Hanover Capital Partners Ltd. owns one of the few residential mortgage real estate investment trusts, or REITs, whose stock price has climbed this year.

But Hanover has more than just mortgage assets.

It is really a three-part company, with investment banking, due diligence, and residential mortgage units.

It was formed in 1989 by four former Citibank mortgage finance veterans who worked with the Resolution Trust Corp. and the Federal Deposit Insurance Corp. in the late 1980s, advising them on loan sales.

Hanover Capital Mortgage Holdings Inc., the REIT, went public in September at $15 a share. It was trading at $16.50 at yearend and $19.50 late Wednesday. Those gains contrast with dramatic drops suffered by many of Hanover's peers.
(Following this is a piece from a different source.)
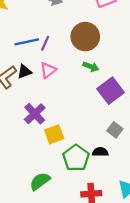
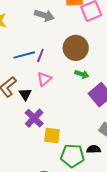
black triangle: (24, 72) -> (25, 94), moved, turned -40
yellow square: (54, 134) -> (52, 136), turned 30
green pentagon: (76, 158) -> (72, 156), turned -30

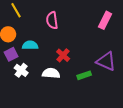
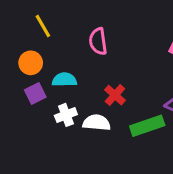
white cross: (21, 70) -> (66, 115), moved, turned 32
green rectangle: (84, 75) -> (147, 126), size x1.5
John A. Burchett, president of Hanover Capital Partners, heads the investment banking division, which recently helped orchestrate the $1.2 billion acquisition of HomeSide Inc. by National Australia Bank.

Joyce S. Mizerak, managing director, heads the company's due diligence arm.

About 70 of the top 100 financial institutions have retained Hanover's services, most often to help them evaluate loan portfolios they have purchased or are considering selling off.

"They hire us to go in and figure out what's wrong," Ms. Mizerak explained. The company's $600 million-asset REIT is headed by Irma N. Tavares.

The unit specializes in what Hanover executives refer to as "scratch and dent" residential mortgage loans.

"They were originated as A loans" by banks and thrifts, Ms. Tavares explained, but have payment history problems that prevent them from being sold on the conventional secondary market. Hanover is planning a $100 million securitization that will hit the market in March, she said.

George J. Ostendorf serves as senior relationship manager for Hanover, securing clients and product for the company.

Hanover also originates a small number of multifamily mortgage loans.